- Data section
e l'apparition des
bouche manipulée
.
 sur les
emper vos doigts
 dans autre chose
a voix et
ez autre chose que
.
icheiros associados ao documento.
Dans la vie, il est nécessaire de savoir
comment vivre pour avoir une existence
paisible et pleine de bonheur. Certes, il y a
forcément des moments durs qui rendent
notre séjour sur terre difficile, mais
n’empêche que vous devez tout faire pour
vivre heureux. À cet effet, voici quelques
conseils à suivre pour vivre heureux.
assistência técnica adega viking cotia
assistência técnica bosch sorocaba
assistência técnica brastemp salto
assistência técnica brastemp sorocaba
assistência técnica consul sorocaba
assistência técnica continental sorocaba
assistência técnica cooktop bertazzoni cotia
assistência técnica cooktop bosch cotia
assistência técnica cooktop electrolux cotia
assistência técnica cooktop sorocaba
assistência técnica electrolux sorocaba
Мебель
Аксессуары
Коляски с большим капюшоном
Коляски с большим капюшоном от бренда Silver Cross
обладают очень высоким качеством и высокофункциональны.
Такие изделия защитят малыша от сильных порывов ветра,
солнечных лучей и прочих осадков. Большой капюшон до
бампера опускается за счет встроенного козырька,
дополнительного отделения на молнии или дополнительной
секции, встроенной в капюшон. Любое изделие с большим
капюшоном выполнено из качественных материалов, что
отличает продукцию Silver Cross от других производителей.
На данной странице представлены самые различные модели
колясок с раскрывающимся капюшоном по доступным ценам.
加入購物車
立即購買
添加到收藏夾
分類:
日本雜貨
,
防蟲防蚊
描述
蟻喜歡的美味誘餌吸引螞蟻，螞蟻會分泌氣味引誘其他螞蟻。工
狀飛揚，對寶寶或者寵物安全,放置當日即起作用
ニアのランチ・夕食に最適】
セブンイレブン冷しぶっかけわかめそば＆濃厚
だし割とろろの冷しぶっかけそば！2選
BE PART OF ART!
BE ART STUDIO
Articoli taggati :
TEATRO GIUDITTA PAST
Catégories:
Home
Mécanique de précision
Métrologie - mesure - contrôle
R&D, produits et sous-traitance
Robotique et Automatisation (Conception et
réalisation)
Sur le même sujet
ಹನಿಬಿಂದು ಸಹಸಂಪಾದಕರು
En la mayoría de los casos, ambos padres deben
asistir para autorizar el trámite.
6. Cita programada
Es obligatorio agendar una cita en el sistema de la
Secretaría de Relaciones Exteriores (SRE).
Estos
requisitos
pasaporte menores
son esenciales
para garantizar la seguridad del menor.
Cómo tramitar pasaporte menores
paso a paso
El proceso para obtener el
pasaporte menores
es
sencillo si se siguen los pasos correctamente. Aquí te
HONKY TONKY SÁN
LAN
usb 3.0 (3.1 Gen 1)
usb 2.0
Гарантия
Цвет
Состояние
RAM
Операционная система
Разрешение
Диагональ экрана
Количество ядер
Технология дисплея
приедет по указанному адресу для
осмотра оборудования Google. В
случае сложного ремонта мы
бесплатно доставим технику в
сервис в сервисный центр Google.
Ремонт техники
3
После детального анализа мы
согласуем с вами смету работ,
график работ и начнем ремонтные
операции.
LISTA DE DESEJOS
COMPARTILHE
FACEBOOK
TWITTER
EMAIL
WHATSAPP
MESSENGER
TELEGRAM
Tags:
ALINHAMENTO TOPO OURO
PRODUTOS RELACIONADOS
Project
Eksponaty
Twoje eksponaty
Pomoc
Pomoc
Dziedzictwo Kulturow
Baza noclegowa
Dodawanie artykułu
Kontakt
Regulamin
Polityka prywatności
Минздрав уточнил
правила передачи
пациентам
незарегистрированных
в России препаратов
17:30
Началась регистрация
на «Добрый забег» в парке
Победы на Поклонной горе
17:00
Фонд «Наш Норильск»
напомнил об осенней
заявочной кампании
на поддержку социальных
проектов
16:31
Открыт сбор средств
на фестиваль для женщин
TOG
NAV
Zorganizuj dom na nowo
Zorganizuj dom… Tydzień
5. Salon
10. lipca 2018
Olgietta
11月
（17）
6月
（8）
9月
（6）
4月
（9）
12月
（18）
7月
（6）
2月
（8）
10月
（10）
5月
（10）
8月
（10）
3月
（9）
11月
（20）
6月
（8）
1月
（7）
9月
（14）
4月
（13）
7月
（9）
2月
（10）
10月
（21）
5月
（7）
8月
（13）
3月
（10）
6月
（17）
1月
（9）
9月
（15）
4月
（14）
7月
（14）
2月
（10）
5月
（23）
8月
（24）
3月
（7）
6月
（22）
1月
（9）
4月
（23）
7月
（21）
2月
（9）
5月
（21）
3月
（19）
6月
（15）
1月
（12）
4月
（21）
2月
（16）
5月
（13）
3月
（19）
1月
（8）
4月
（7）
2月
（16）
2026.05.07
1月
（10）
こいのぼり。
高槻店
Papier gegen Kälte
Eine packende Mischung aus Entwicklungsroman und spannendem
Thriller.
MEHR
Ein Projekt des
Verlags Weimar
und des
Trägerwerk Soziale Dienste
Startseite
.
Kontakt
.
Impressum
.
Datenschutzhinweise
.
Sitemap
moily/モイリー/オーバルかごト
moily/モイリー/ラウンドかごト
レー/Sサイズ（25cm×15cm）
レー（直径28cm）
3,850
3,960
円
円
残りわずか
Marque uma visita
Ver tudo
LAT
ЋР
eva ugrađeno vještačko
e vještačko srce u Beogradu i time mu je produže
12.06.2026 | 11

- Work to complete
The lines needed are the ones from the first line of the entries through the line that contains "обладают очень высоким", given again without any change.

- Finished task
e l'apparition des
bouche manipulée
.
 sur les
emper vos doigts
 dans autre chose
a voix et
ez autre chose que
.
icheiros associados ao documento.
Dans la vie, il est nécessaire de savoir
comment vivre pour avoir une existence
paisible et pleine de bonheur. Certes, il y a
forcément des moments durs qui rendent
notre séjour sur terre difficile, mais
n’empêche que vous devez tout faire pour
vivre heureux. À cet effet, voici quelques
conseils à suivre pour vivre heureux.
assistência técnica adega viking cotia
assistência técnica bosch sorocaba
assistência técnica brastemp salto
assistência técnica brastemp sorocaba
assistência técnica consul sorocaba
assistência técnica continental sorocaba
assistência técnica cooktop bertazzoni cotia
assistência técnica cooktop bosch cotia
assistência técnica cooktop electrolux cotia
assistência técnica cooktop sorocaba
assistência técnica electrolux sorocaba
Мебель
Аксессуары
Коляски с большим капюшоном
Коляски с большим капюшоном от бренда Silver Cross
обладают очень высоким качеством и высокофункциональны.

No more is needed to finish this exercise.